Know this: for all of the unfortunate situations Indy finds himself in – situations that, need I remind you, he himself went looking for – he is incredibly, nay incredulously, fortunate. He goes out looking for trouble, and instead he finds luck. The man survived an atomic blast by hiding in the refrigerator – need I say more?
See, Han Solo’s head isn’t the only thing Indy borrows from Super Star Wars. It also borrows the series’ notoriously excruciating difficulty. There is no luck to be had in his Greatest Adventures, dumb or otherwise. Indy’s future tomb-raiding career (or indeed, his very life) rests solely on your near-Ikaruga-level-ability to memorise booby trap sequences with less than a third of the screen’s x-axis available to you to respond to said sequences. Which brings me back to the giant boulders. You’ll be seeing a lot of them. As in the same single boulder, over and over again. In fact, this one boulder will be all you see and no further. Hit a trap and it’ll knock you back into the boulder. Hit the boulder and you die instantly. Rinse and repeat until you run out of lives, then use a continue, and complete the first level all over again to reach the boulder and die some more. Yes, this is just the second level.
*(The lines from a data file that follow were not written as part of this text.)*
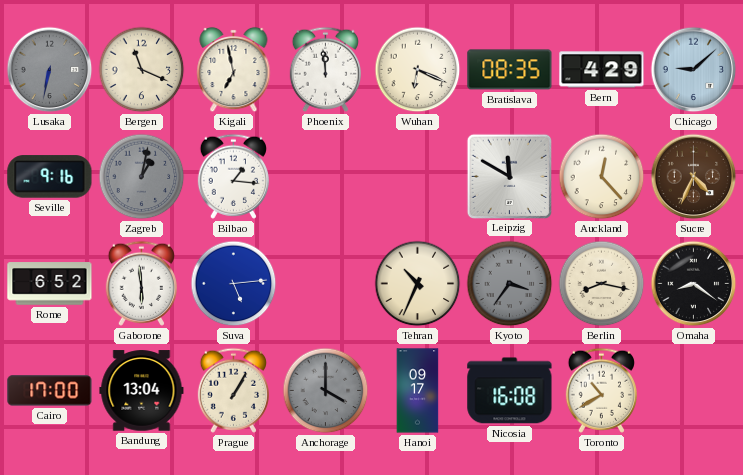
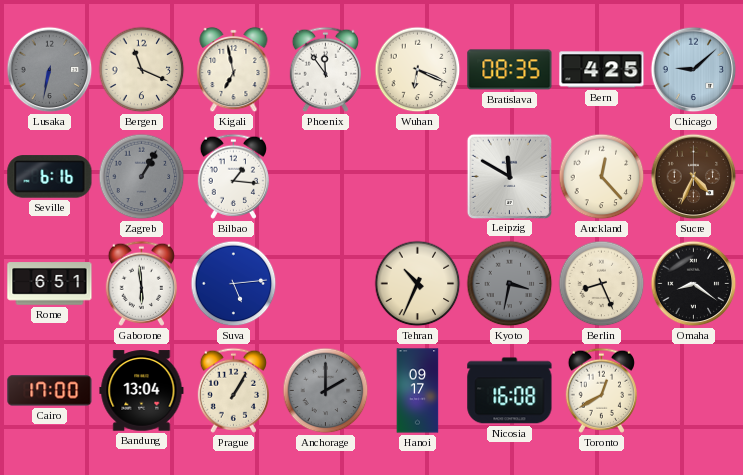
Phoenix: 11:59 -> 11:54
Bern: 4:29 -> 4:25
Seville: 9:16 -> 6:16
Zagreb: 1:02 -> 1:05
Rome: 6:52 -> 6:51
Kyoto: 3:36 -> 3:32
Berlin: 8:17 -> 8:26
Anchorage: 4:00 -> 2:00
Toronto: 10:40 -> 12:40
Okay, so I exaggerate a little on the difficulty. I *did* get past the boulder eventually. I switched the difficulty to ‘easy’ – which, as far as I can tell, merely increases the number of lives at your disposal – jumped like crazy, and finally, a few continues later, made it out of the Peruvian temple, MacGuffin in hand.
Still, it requires a masochistic spirit and an iron will to push on through, and you will come upon similarly frustrating situations on a regular basis (like, every second level). Case in point: Marion’s tavern, which, true to the film, is burning to the ground. Unlike the film, however, Indy must climb to the rafters, instead of, say, just getting out of the damn building, in what must be the tallest tavern in the known world. Meanwhile a wall of fire climbs beneath you, ready to welcome you into its fiery embrace should you run into a rat and fall through the floorboards.
None of this feels as effortless as Harrison Ford made it look all those years ago, and that’s the problem! Videogame Indy is decidedly unlucky, with no-one to aid him save for a handful of stubborn nerds with walkthroughs.
One thing they *do* get right, however, is the racial stereotyping inherent in the films. It’s an interesting dichotomy having a white protagonist with a whip against anything other than white vampires. A whip denotes mastery over the whip-ee, whereas being whipped denotes slavery. Throw in several non-white antagonists, and immediately there’s a dichotomy of class and race. Throw in a few animals, and you’ve got a whole bag of issues. How did this go unnoticed by PETA, or N’Gai Croal? Now, we all know that Indy hates rats, and Nazis. Well, turns out he hates a whole lot more. If you thought RE5 was bad, wait until you get a load of this Montage of Hate:
Indiana Jones hates you, and this game exists as proof of that hate.